→ Problem description: The expected result is the full set of records, copied precisely, with images dropped.

[Page layout parsing data]

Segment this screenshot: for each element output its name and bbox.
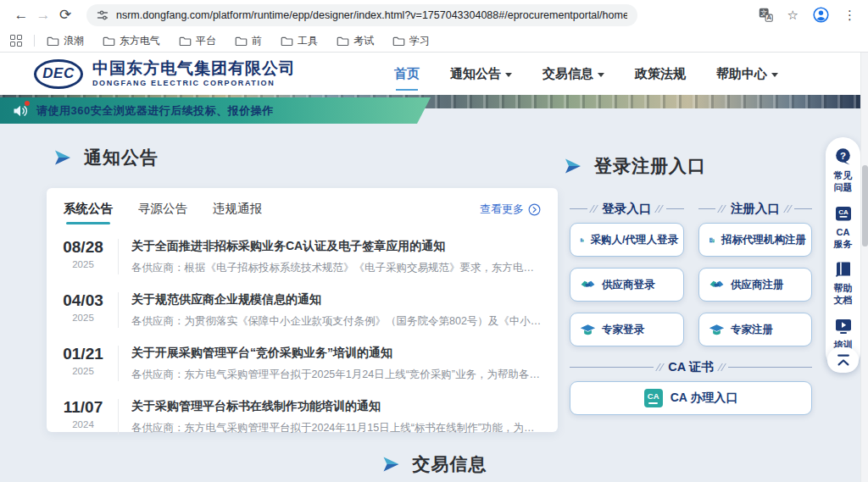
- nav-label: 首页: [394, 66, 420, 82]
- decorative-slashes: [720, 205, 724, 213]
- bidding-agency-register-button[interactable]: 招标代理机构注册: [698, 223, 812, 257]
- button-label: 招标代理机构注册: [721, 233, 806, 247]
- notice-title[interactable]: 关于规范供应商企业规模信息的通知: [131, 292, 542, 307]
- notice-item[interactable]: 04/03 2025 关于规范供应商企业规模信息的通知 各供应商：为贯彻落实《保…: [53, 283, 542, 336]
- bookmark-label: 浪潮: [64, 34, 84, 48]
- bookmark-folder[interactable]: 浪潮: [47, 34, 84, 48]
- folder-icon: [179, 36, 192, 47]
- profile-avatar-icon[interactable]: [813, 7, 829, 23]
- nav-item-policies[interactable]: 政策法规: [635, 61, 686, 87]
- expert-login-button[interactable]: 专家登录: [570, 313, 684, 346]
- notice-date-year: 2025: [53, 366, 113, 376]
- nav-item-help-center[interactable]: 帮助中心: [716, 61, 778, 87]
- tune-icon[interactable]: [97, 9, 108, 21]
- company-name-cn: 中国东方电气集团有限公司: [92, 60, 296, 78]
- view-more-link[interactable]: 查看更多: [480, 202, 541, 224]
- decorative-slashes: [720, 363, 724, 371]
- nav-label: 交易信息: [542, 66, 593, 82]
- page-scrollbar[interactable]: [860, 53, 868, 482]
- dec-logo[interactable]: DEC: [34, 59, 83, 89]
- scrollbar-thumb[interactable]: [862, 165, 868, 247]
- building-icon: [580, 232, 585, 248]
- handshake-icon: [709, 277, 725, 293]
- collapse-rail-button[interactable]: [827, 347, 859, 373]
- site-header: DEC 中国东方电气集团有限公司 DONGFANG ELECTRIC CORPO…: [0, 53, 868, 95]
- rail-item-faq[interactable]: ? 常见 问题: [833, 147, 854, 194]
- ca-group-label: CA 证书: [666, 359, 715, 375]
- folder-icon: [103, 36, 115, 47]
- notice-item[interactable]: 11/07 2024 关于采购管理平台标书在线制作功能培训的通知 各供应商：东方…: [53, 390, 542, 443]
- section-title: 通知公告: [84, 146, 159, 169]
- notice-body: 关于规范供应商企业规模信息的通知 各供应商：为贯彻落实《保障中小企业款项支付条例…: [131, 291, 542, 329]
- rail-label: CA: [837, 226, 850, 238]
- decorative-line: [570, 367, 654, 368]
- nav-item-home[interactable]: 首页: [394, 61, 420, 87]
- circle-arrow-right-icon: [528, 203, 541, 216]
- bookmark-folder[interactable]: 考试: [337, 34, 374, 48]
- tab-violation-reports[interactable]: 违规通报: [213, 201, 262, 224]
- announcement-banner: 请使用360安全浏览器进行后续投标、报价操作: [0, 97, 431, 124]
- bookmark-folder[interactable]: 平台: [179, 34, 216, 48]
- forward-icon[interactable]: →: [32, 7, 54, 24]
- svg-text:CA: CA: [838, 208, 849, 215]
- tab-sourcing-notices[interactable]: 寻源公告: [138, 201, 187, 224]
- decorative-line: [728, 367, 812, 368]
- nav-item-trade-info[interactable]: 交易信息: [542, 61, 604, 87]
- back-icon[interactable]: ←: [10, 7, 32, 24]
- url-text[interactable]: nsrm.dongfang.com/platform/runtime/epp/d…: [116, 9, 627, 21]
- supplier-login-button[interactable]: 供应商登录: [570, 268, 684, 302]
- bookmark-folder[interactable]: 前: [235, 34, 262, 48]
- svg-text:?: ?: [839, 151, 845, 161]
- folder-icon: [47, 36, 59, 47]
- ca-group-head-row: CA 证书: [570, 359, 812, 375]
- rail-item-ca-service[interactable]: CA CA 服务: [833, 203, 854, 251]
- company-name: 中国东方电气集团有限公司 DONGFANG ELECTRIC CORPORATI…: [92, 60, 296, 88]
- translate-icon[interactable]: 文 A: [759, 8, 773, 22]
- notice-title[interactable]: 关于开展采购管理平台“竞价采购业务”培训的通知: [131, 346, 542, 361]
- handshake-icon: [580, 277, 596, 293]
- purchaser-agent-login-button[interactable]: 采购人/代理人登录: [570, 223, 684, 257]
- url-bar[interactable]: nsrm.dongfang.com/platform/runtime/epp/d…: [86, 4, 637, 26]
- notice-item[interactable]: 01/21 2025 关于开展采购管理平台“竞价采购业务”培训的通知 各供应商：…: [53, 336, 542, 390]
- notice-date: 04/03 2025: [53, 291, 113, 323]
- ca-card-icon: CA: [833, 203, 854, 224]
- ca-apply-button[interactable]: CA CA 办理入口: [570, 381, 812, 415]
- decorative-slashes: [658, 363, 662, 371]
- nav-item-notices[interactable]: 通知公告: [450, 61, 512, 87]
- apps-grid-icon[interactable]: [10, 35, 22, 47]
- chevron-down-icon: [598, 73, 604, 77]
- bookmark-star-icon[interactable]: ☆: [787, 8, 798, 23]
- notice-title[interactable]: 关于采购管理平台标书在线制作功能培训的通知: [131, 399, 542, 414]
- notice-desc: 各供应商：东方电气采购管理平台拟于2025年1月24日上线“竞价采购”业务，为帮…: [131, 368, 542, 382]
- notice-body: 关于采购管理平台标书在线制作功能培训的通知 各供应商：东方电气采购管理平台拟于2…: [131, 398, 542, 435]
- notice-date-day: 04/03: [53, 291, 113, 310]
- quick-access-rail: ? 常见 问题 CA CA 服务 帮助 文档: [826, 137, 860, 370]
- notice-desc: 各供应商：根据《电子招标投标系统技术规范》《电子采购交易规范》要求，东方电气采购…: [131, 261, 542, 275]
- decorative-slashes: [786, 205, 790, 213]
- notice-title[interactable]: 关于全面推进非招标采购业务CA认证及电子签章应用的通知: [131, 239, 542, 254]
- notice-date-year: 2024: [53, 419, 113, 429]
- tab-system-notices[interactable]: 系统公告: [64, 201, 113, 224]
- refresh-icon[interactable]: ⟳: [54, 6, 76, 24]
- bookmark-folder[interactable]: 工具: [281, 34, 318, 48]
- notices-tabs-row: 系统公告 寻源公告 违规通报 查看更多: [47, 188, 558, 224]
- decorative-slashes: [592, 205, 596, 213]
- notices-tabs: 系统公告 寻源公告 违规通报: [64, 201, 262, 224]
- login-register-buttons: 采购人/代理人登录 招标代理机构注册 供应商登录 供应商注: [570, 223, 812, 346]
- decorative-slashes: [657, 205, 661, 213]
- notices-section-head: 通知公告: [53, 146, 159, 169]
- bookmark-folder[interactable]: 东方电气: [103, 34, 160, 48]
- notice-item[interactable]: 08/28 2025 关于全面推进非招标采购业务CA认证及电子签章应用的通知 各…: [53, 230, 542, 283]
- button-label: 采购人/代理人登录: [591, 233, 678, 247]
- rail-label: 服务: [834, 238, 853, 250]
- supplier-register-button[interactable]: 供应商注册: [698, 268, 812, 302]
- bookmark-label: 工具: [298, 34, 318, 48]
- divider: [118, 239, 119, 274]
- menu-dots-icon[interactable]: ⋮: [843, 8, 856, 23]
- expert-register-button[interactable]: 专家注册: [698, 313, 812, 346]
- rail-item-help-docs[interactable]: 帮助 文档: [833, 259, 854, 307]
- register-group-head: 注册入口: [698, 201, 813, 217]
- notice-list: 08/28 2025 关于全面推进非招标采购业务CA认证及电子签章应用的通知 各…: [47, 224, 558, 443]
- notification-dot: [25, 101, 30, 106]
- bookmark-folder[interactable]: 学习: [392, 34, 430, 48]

→ Written answer:
Segment this screenshot: for each element output its name and bbox.
- nav-label: 首页: [394, 66, 420, 82]
- decorative-slashes: [720, 205, 724, 213]
- bidding-agency-register-button[interactable]: 招标代理机构注册: [698, 223, 812, 257]
- button-label: 招标代理机构注册: [721, 233, 806, 247]
- notice-title[interactable]: 关于规范供应商企业规模信息的通知: [131, 292, 542, 307]
- notice-item[interactable]: 04/03 2025 关于规范供应商企业规模信息的通知 各供应商：为贯彻落实《保…: [53, 283, 542, 336]
- bookmark-label: 浪潮: [64, 34, 84, 48]
- bookmark-folder[interactable]: 浪潮: [47, 34, 84, 48]
- folder-icon: [179, 36, 192, 47]
- profile-avatar-icon[interactable]: [813, 7, 829, 23]
- nav-item-policies[interactable]: 政策法规: [635, 61, 686, 87]
- expert-login-button[interactable]: 专家登录: [570, 313, 684, 346]
- notice-date-year: 2025: [53, 366, 113, 376]
- nav-item-help-center[interactable]: 帮助中心: [716, 61, 778, 87]
- tune-icon[interactable]: [97, 9, 108, 21]
- company-name-cn: 中国东方电气集团有限公司: [92, 60, 296, 78]
- view-more-link[interactable]: 查看更多: [480, 202, 541, 224]
- decorative-slashes: [720, 363, 724, 371]
- nav-label: 交易信息: [542, 66, 593, 82]
- page-scrollbar[interactable]: [860, 53, 868, 482]
- dec-logo[interactable]: DEC: [34, 59, 83, 89]
- scrollbar-thumb[interactable]: [862, 165, 868, 247]
- building-icon: [580, 232, 585, 248]
- handshake-icon: [709, 277, 725, 293]
- collapse-rail-button[interactable]: [827, 347, 859, 373]
- site-header: DEC 中国东方电气集团有限公司 DONGFANG ELECTRIC CORPO…: [0, 53, 868, 95]
- rail-item-faq[interactable]: ? 常见 问题: [833, 147, 854, 194]
- ca-group-label: CA 证书: [666, 359, 715, 375]
- folder-icon: [103, 36, 115, 47]
- notice-item[interactable]: 11/07 2024 关于采购管理平台标书在线制作功能培训的通知 各供应商：东方…: [53, 390, 542, 443]
- section-title: 通知公告: [84, 146, 159, 169]
- notice-body: 关于规范供应商企业规模信息的通知 各供应商：为贯彻落实《保障中小企业款项支付条例…: [131, 291, 542, 329]
- rail-label: CA: [837, 226, 850, 238]
- decorative-line: [570, 367, 654, 368]
- nav-item-home[interactable]: 首页: [394, 61, 420, 87]
- circle-arrow-right-icon: [528, 203, 541, 216]
- bookmark-folder[interactable]: 考试: [337, 34, 374, 48]
- tab-violation-reports[interactable]: 违规通报: [213, 201, 262, 224]
- announcement-banner: 请使用360安全浏览器进行后续投标、报价操作: [0, 97, 431, 124]
- bookmark-folder[interactable]: 平台: [179, 34, 216, 48]
- forward-icon[interactable]: →: [32, 7, 54, 24]
- svg-text:CA: CA: [838, 208, 849, 215]
- tab-sourcing-notices[interactable]: 寻源公告: [138, 201, 187, 224]
- decorative-line: [728, 367, 812, 368]
- nav-item-trade-info[interactable]: 交易信息: [542, 61, 604, 87]
- back-icon[interactable]: ←: [10, 7, 32, 24]
- url-text[interactable]: nsrm.dongfang.com/platform/runtime/epp/d…: [116, 9, 627, 21]
- supplier-login-button[interactable]: 供应商登录: [570, 268, 684, 302]
- bookmark-folder[interactable]: 前: [235, 34, 262, 48]
- svg-text:?: ?: [839, 151, 845, 161]
- folder-icon: [47, 36, 59, 47]
- ca-group-head-row: CA 证书: [570, 359, 812, 375]
- rail-item-ca-service[interactable]: CA CA 服务: [833, 203, 854, 251]
- company-name: 中国东方电气集团有限公司 DONGFANG ELECTRIC CORPORATI…: [92, 60, 296, 88]
- translate-icon[interactable]: 文 A: [759, 8, 773, 22]
- notice-title[interactable]: 关于开展采购管理平台“竞价采购业务”培训的通知: [131, 346, 542, 361]
- handshake-icon: [580, 277, 596, 293]
- purchaser-agent-login-button[interactable]: 采购人/代理人登录: [570, 223, 684, 257]
- url-bar[interactable]: nsrm.dongfang.com/platform/runtime/epp/d…: [86, 4, 637, 26]
- notice-item[interactable]: 01/21 2025 关于开展采购管理平台“竞价采购业务”培训的通知 各供应商：…: [53, 336, 542, 390]
- notice-date: 04/03 2025: [53, 291, 113, 323]
- ca-card-icon: CA: [833, 203, 854, 224]
- ca-apply-button[interactable]: CA CA 办理入口: [570, 381, 812, 415]
- decorative-slashes: [658, 363, 662, 371]
- nav-item-notices[interactable]: 通知公告: [450, 61, 512, 87]
- apps-grid-icon[interactable]: [10, 35, 22, 47]
- chevron-down-icon: [598, 73, 604, 77]
- bookmark-star-icon[interactable]: ☆: [787, 8, 798, 23]
- notice-title[interactable]: 关于采购管理平台标书在线制作功能培训的通知: [131, 399, 542, 414]
- notice-desc: 各供应商：东方电气采购管理平台拟于2025年1月24日上线“竞价采购”业务，为帮…: [131, 368, 542, 382]
- notice-body: 关于采购管理平台标书在线制作功能培训的通知 各供应商：东方电气采购管理平台拟于2…: [131, 398, 542, 435]
- notice-date-day: 04/03: [53, 291, 113, 310]
- quick-access-rail: ? 常见 问题 CA CA 服务 帮助 文档: [826, 137, 860, 370]
- notice-desc: 各供应商：根据《电子招标投标系统技术规范》《电子采购交易规范》要求，东方电气采购…: [131, 261, 542, 275]
- decorative-slashes: [786, 205, 790, 213]
- notice-title[interactable]: 关于全面推进非招标采购业务CA认证及电子签章应用的通知: [131, 239, 542, 254]
- notice-date-year: 2024: [53, 419, 113, 429]
- tab-system-notices[interactable]: 系统公告: [64, 201, 113, 224]
- refresh-icon[interactable]: ⟳: [54, 6, 76, 24]
- bookmark-folder[interactable]: 工具: [281, 34, 318, 48]
- notices-tabs-row: 系统公告 寻源公告 违规通报 查看更多: [47, 188, 558, 224]
- decorative-slashes: [592, 205, 596, 213]
- notices-tabs: 系统公告 寻源公告 违规通报: [64, 201, 262, 224]
- login-register-buttons: 采购人/代理人登录 招标代理机构注册 供应商登录 供应商注: [570, 223, 812, 346]
- decorative-slashes: [657, 205, 661, 213]
- notices-section-head: 通知公告: [53, 146, 159, 169]
- bookmark-folder[interactable]: 东方电气: [103, 34, 160, 48]
- notice-item[interactable]: 08/28 2025 关于全面推进非招标采购业务CA认证及电子签章应用的通知 各…: [53, 230, 542, 283]
- button-label: 采购人/代理人登录: [591, 233, 678, 247]
- rail-label: 服务: [834, 238, 853, 250]
- supplier-register-button[interactable]: 供应商注册: [698, 268, 812, 302]
- bookmark-label: 工具: [298, 34, 318, 48]
- divider: [118, 239, 119, 274]
- menu-dots-icon[interactable]: ⋮: [843, 8, 856, 23]
- expert-register-button[interactable]: 专家注册: [698, 313, 812, 346]
- rail-item-help-docs[interactable]: 帮助 文档: [833, 259, 854, 307]
- register-group-head: 注册入口: [698, 201, 813, 217]
- notice-list: 08/28 2025 关于全面推进非招标采购业务CA认证及电子签章应用的通知 各…: [47, 224, 558, 443]
- notification-dot: [25, 101, 30, 106]
- bookmark-folder[interactable]: 学习: [392, 34, 430, 48]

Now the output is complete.